We examined T1-weighted MRIs from 40 healthy children (age 5.0-16.4 years, median 9.3 years) and 40 children/young adults with brain tumours (including medulloblastoma, low-grade glioma and astrocytoma; age 1.8-25.2 years, median 8.9 years). Segmentations of 15 subcortical structures (accumbens, amygdala, caudate, hippocampus, pallidum, putamen and thalamus bilaterally, and brainstem) were generated by 3 open-source packages: FreeSurfer v7.2.0, the FMRIB Software Library v6.0.5 FIRST tool (FSL), and the Computational Anatomy Toolbox v12.8 (CAT). Failed segmentations are reported but excluded from further analyses. We assessed consistency between each package via comparison of each structure’s centre-of-mass (CoM), Dice similarity coefficient (DSC), 95% Hausdorff distance and average contour distance. We performed ANOVA to evaluate differences between each pairwise software comparison for each similarity metric, and t-tests to compare differences between healthy children and children with brain tumours.

Results

Visual contour quality was acceptable (Figure 1). Segmentation failed in 11 cases (9 FSL, 1 FreeSurfer, 1 FreeSurfer/FSL), predominantly due to atypical anatomy e.g. enlarged ventricles, or poor scan quality.

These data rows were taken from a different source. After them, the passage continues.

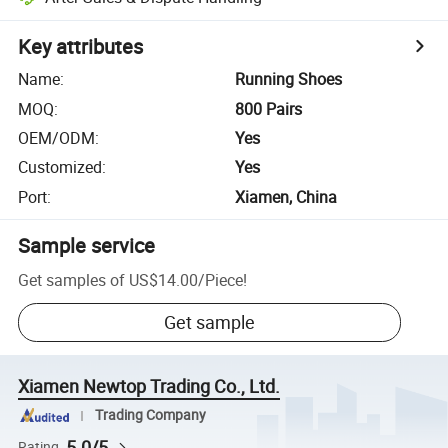
Key attributes
Name
:
Running Shoes
MOQ
:
800 Pairs
OEM/ODM
:
Yes
Customized
:
Yes
Port
:
Xiamen, China
Sample service
Get samples of
US$14.00
/
Piece
!
Get sample
Xiamen Newtop Trading Co., Ltd.
Trading Company
5.0/5
Rating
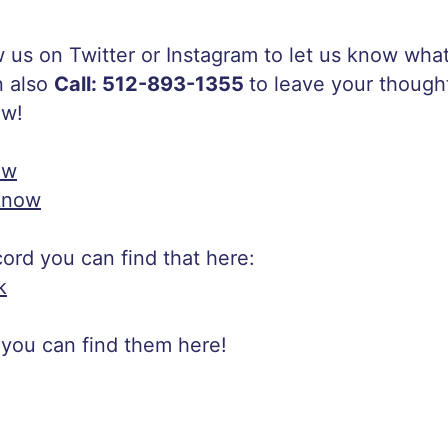
w us on Twitter or Instagram to let us know wh
n also
Call: 512-893-1355
to leave your though
ow!
ow
know
scord you can find that here:
k
 you can find them here!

CoM discrepancies and DSC scores revealed significant differences (p <0.05) between FSL contours and both CAT and FreeSurfer, but not between CAT and FreeSurfer. FSL contours were significantly different from FreeSurfer in average distance analyses and from CAT in Hausdorff distance analyses. We found lower DSC scores, larger CoM and contour distances, and larger standard deviations within each metric for every structure in children with brain tumours compared to healthy children. The difference was significant in analysis considering all structures (Table 1).



Conclusion

The greater magnitude and variation in similarity metrics in children with brain tumours suggests auto-segmentation tools perform worse than in healthy children. Contour differences remained within 4mm in children with brain tumours. FreeSurfer and CAT were the most consistent and showed the fewest failures, and therefore show promise for use in paediatric radiotherapy research. Further work validating against clinical contours is needed.